> **The problem**
Starting at the line with "Identify the location" and stopping at the final line, retype the data below exactly; do not carry over any pictures.

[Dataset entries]

****************************************

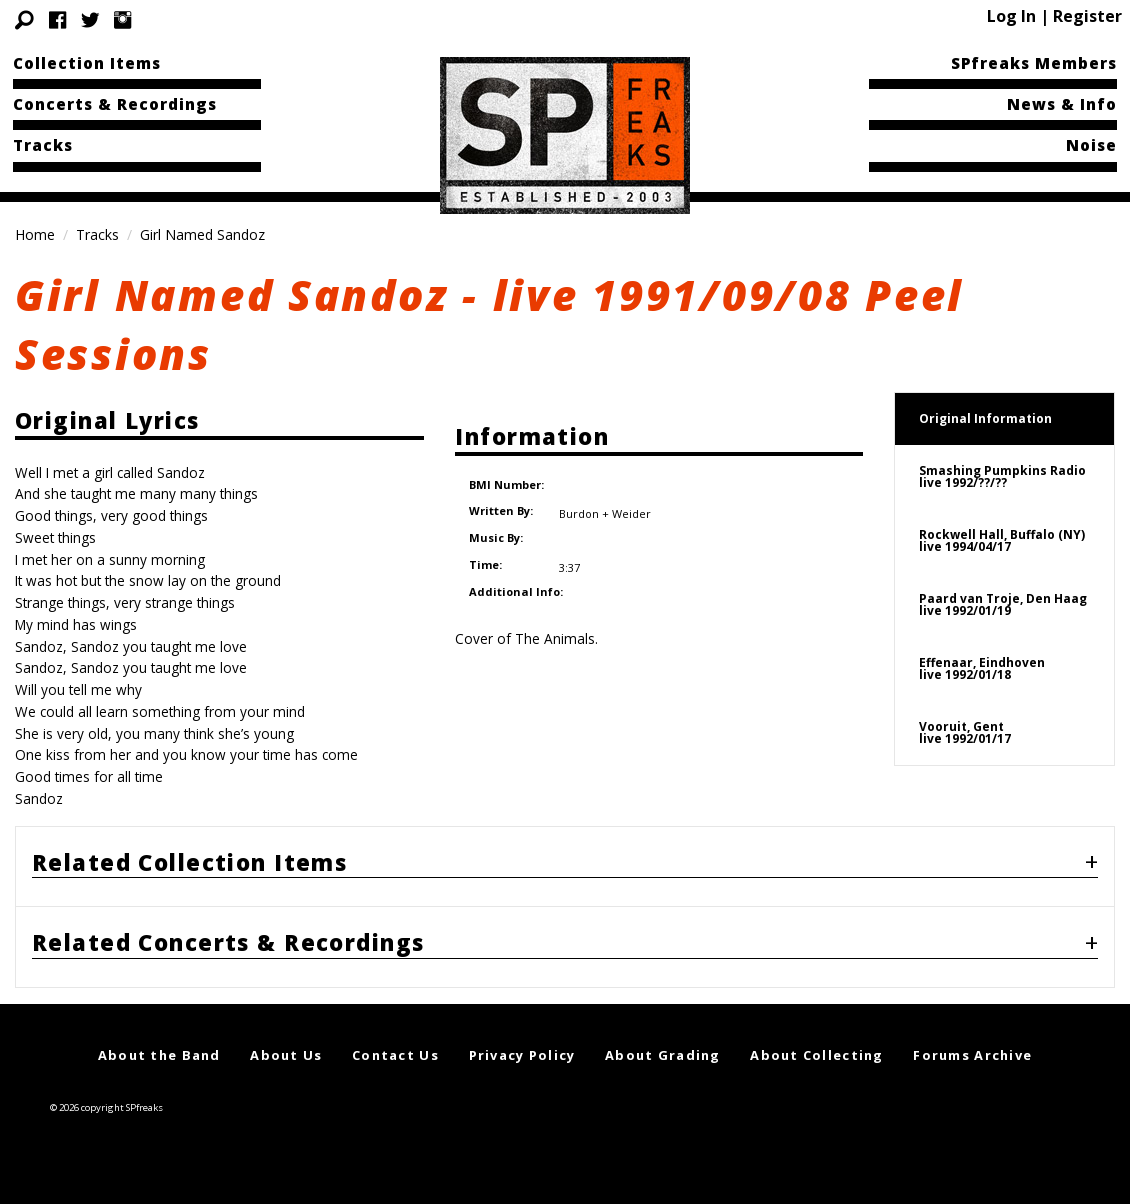 This screenshot has height=1204, width=1130. I want to click on Noise, so click(1091, 145).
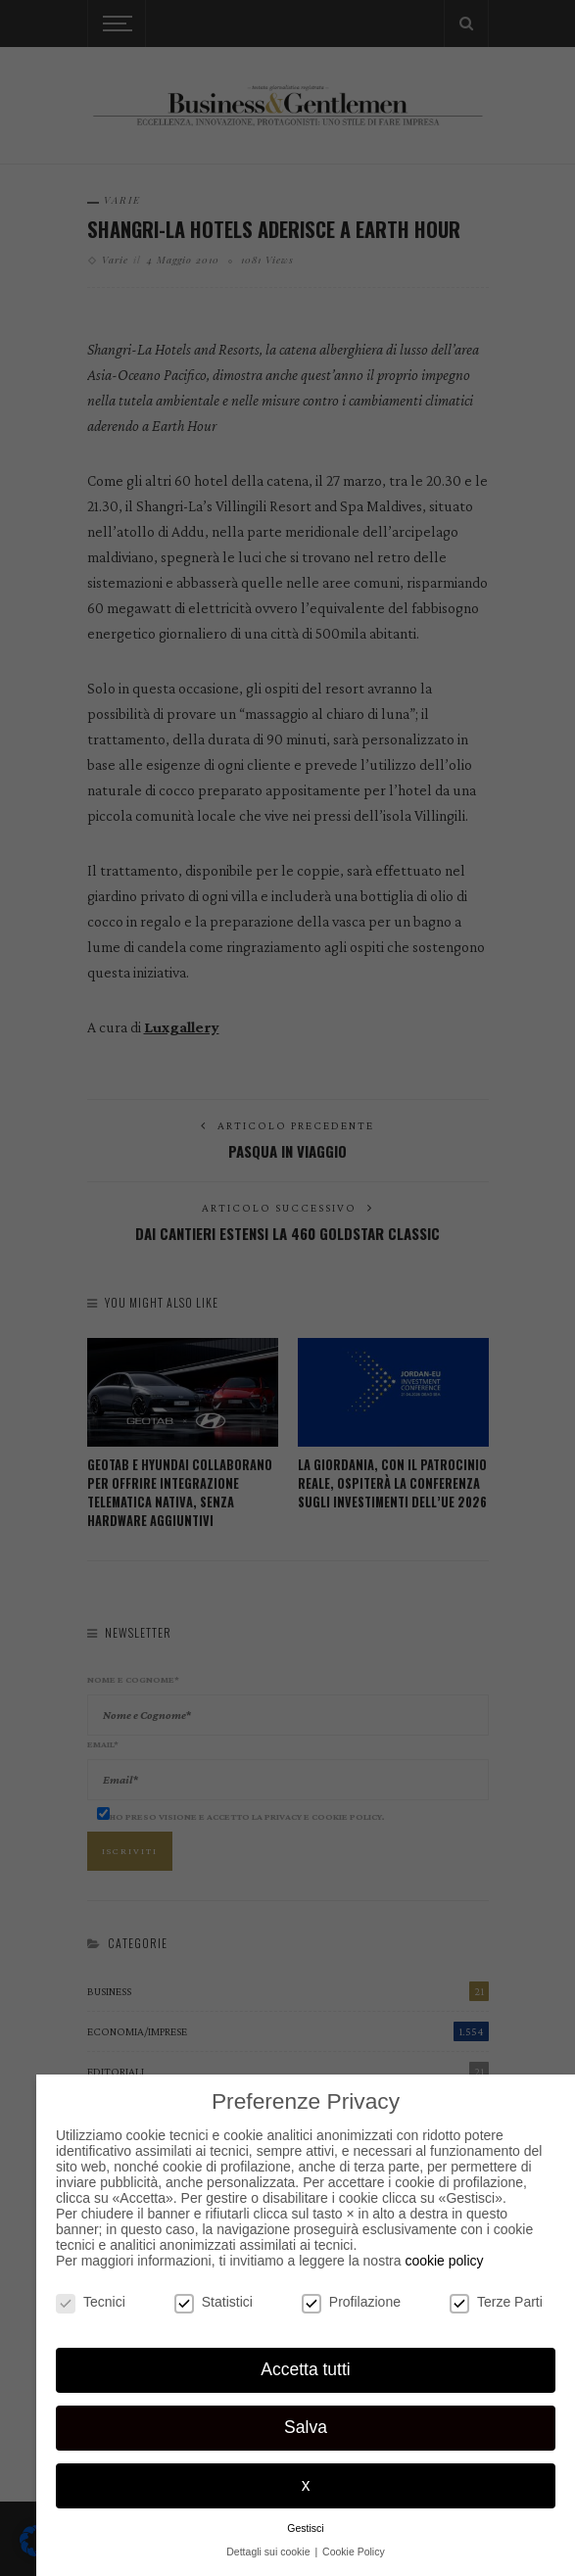 This screenshot has width=575, height=2576. I want to click on Accetta tutti [button], so click(305, 2369).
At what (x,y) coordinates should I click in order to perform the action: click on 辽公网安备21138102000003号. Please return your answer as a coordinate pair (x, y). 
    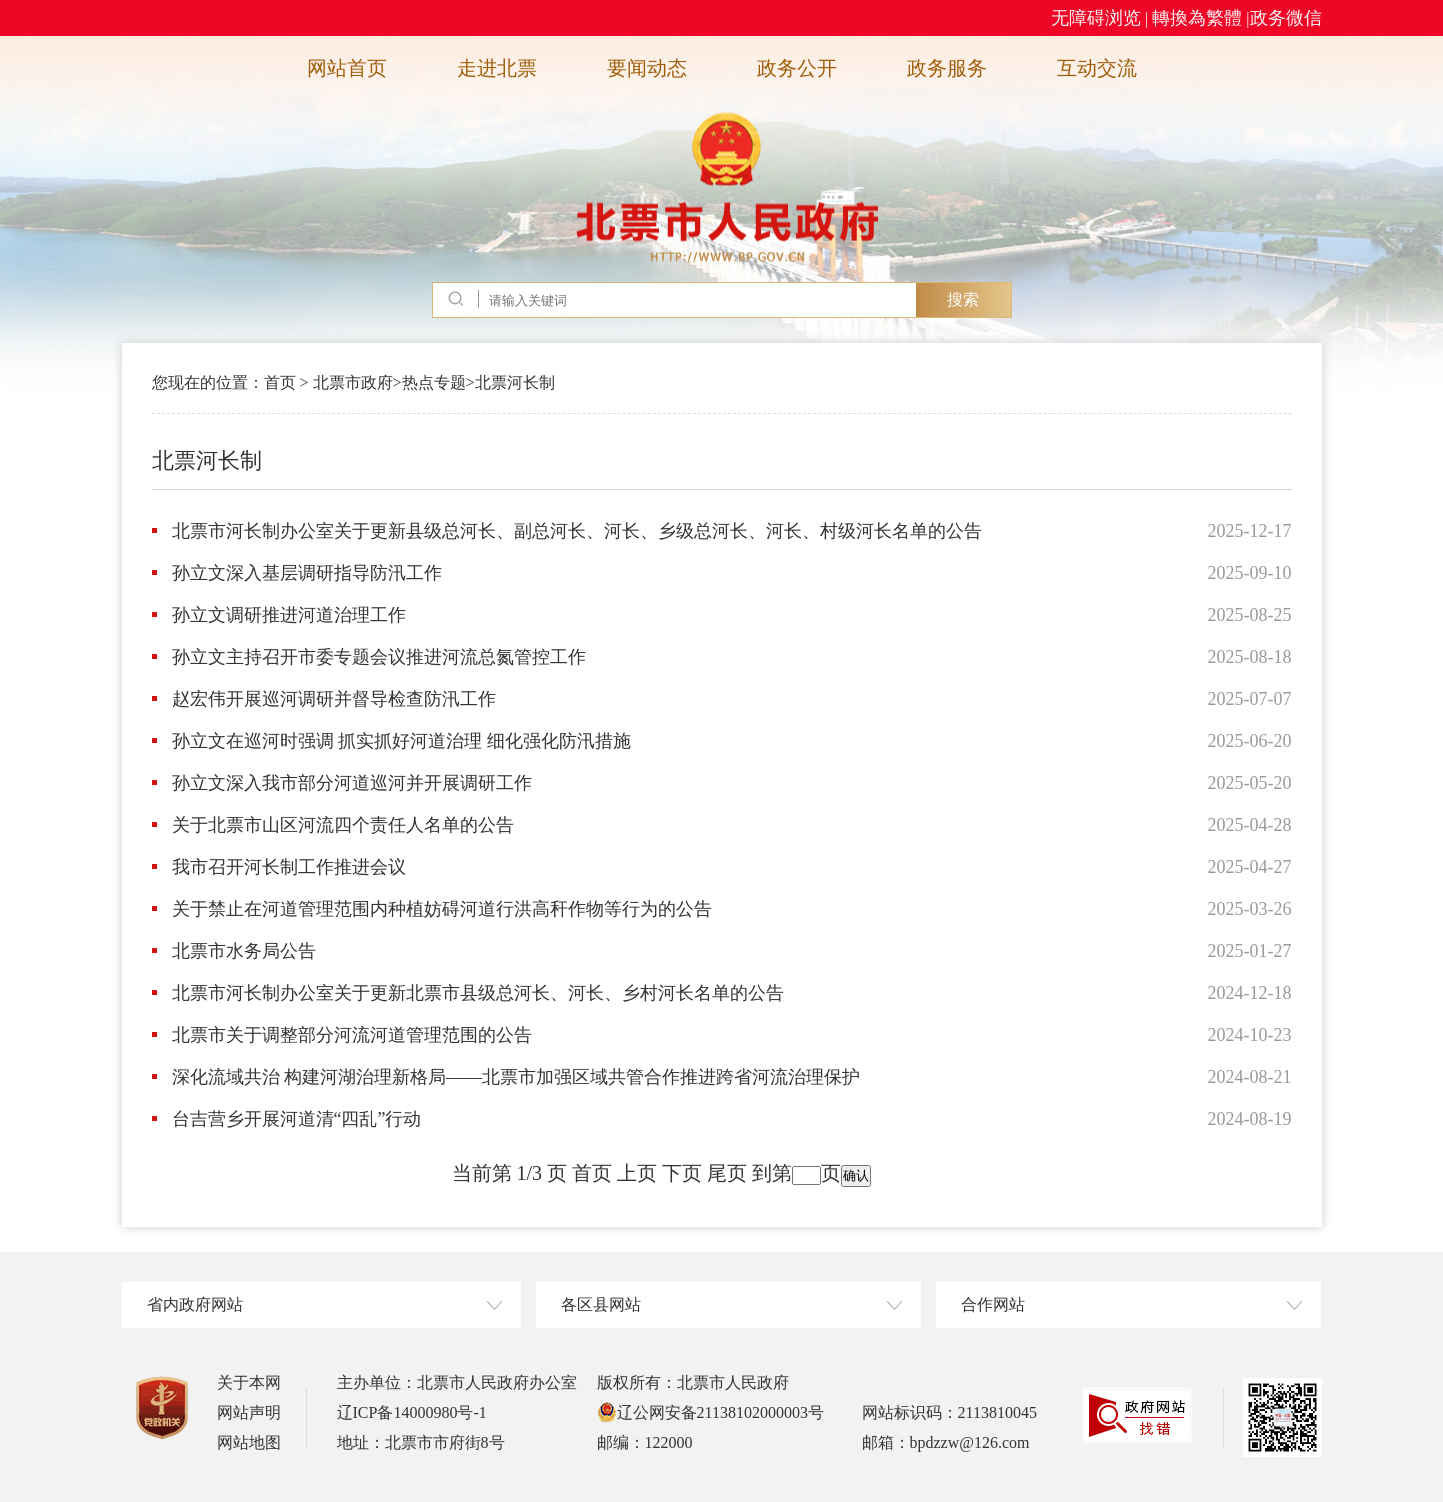
    Looking at the image, I should click on (710, 1412).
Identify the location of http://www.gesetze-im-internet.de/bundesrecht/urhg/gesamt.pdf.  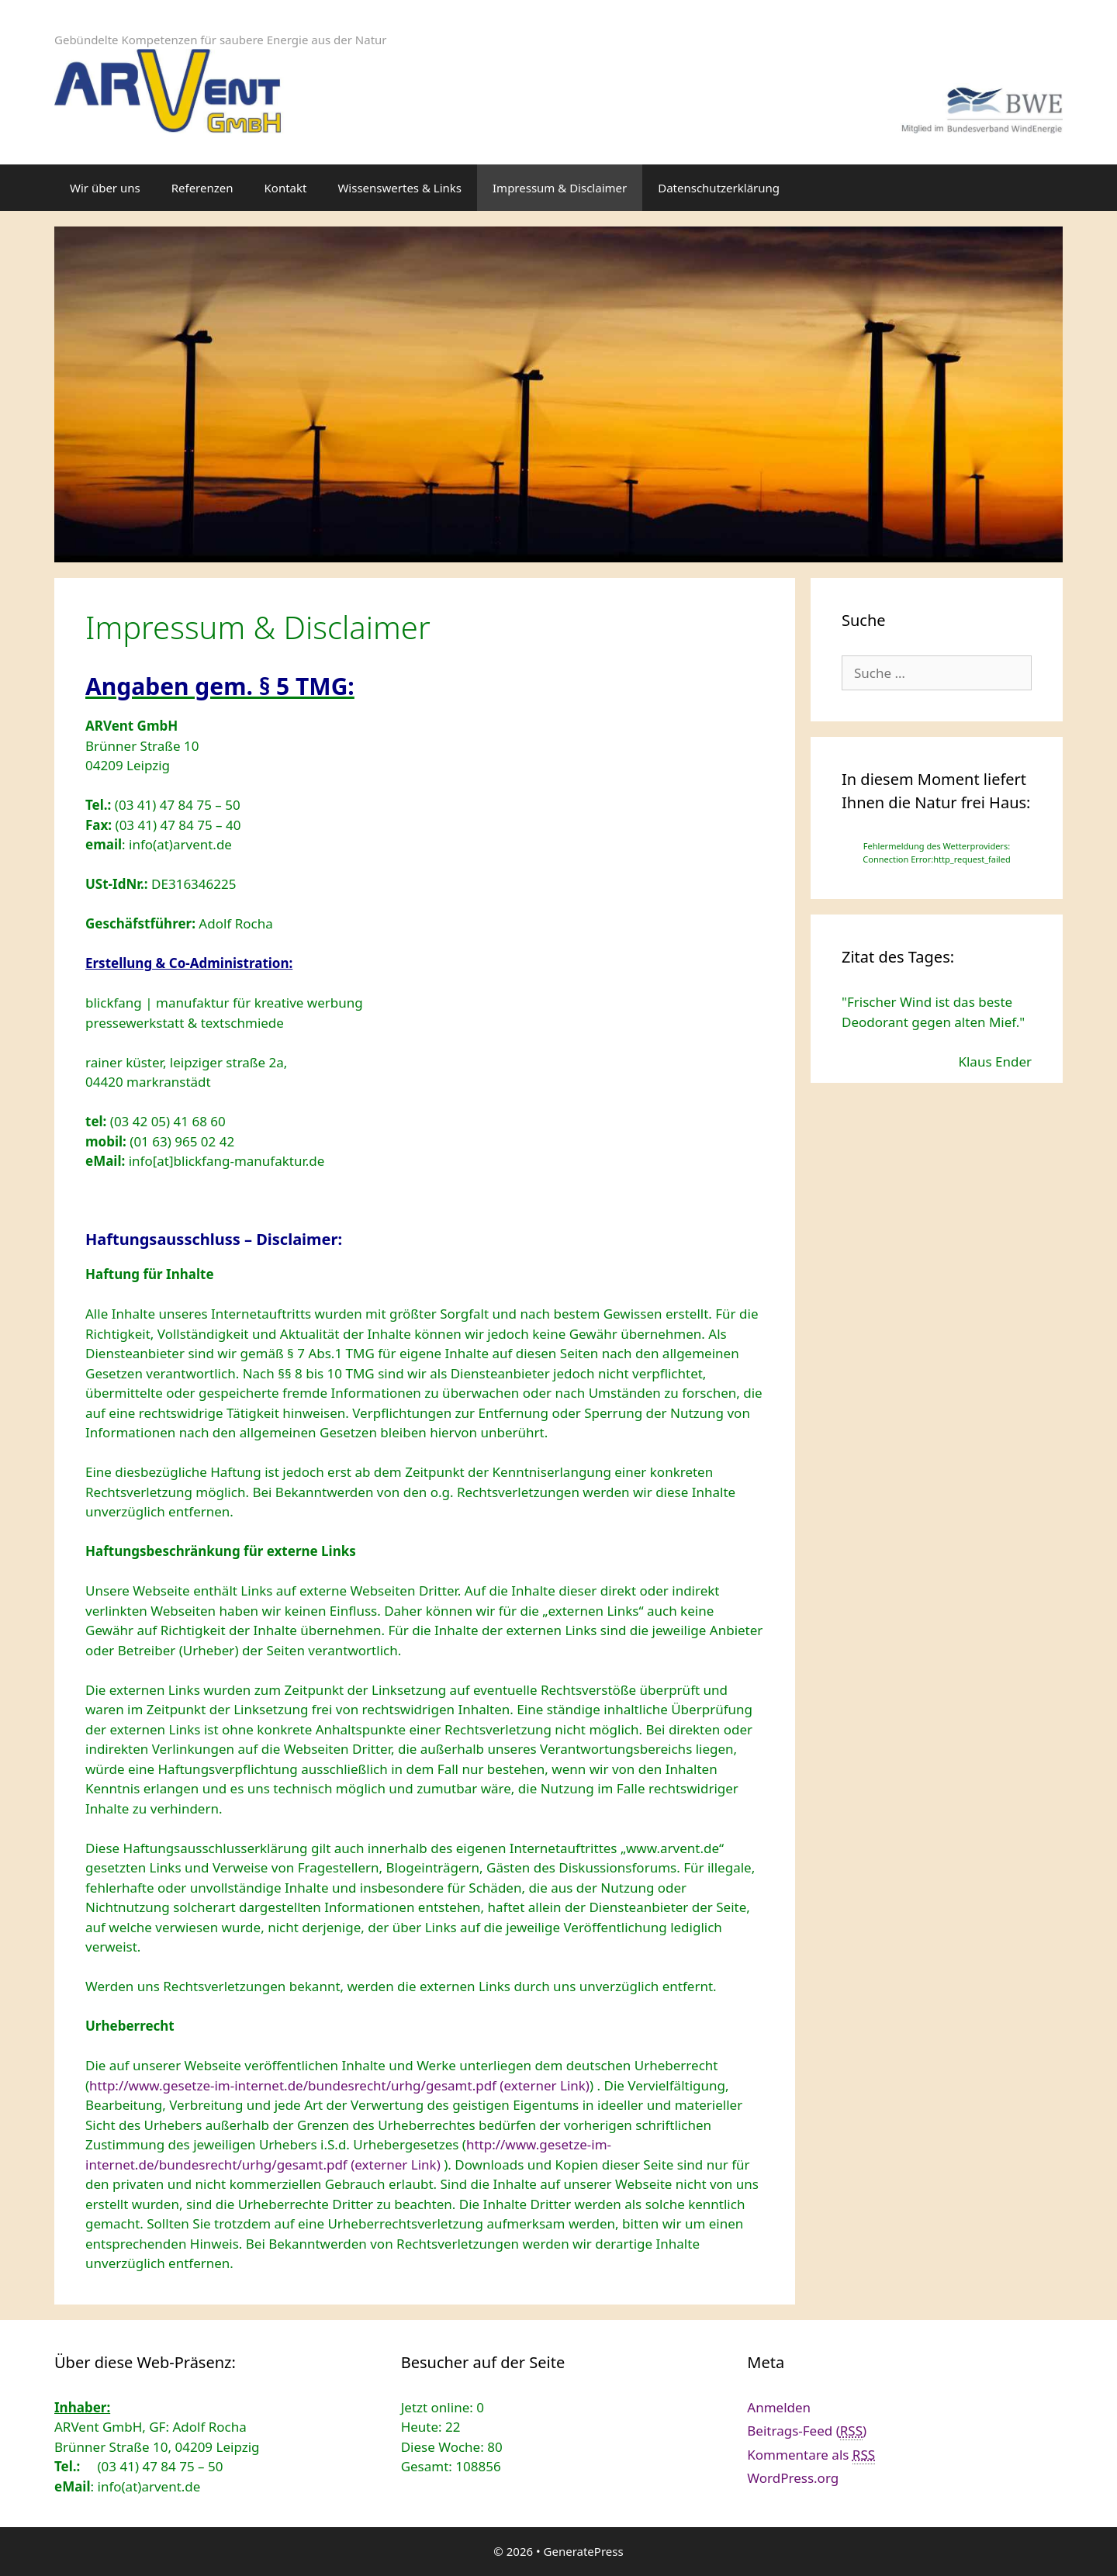
(339, 2085).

****************************************

> **Your solution**
Identify the location of http://www.gesetze-im-internet.de/bundesrecht/urhg/gesamt.pdf.  
(339, 2085).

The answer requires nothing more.